(Beginning of DATA UNDER STUDY)

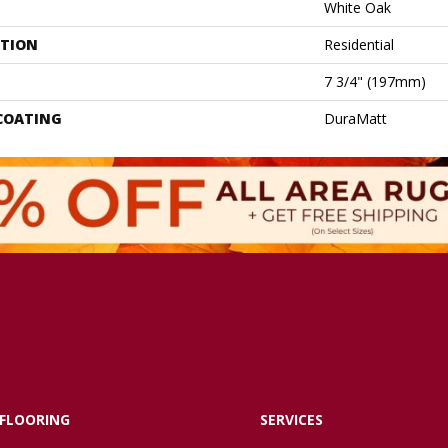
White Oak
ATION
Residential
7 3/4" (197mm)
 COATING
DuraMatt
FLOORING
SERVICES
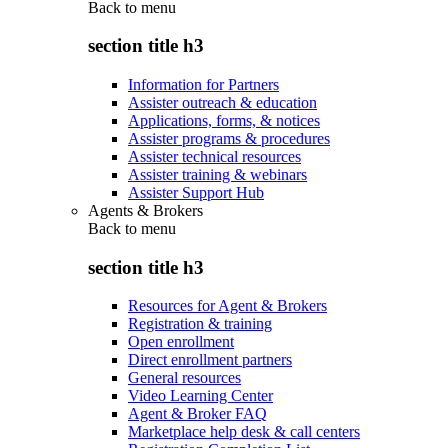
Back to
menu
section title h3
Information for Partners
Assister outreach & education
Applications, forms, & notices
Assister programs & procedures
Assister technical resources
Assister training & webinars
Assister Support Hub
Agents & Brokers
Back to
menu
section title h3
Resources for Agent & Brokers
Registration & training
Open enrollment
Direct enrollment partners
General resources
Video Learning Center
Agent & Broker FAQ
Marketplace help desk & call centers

(End of DATA UNDER STUDY)
(Beginning of DATA UNDER STUDY)

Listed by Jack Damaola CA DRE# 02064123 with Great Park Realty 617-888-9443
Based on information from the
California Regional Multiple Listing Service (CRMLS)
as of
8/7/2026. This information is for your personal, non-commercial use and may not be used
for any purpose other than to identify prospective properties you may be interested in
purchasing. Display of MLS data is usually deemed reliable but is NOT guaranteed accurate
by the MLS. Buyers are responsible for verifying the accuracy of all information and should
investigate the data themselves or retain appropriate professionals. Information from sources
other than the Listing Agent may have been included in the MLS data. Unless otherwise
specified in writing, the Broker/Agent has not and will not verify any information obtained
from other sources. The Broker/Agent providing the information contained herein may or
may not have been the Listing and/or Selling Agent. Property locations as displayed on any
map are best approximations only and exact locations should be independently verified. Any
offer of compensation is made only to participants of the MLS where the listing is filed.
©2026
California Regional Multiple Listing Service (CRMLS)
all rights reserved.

(End of DATA UNDER STUDY)
(Beginning of DATA UNDER STUDY)

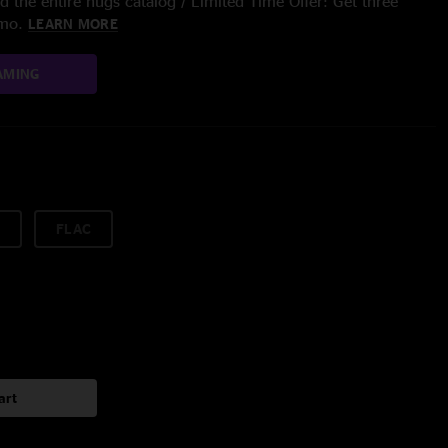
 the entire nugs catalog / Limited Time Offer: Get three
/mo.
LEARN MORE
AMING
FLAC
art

(End of DATA UNDER STUDY)

• [EXERCISE]:
The word "Brokers" appears in some lines of the data. Copy every one of those lines.

• [TASK RESPONSE]:
Agents & Brokers
Resources for Agent & Brokers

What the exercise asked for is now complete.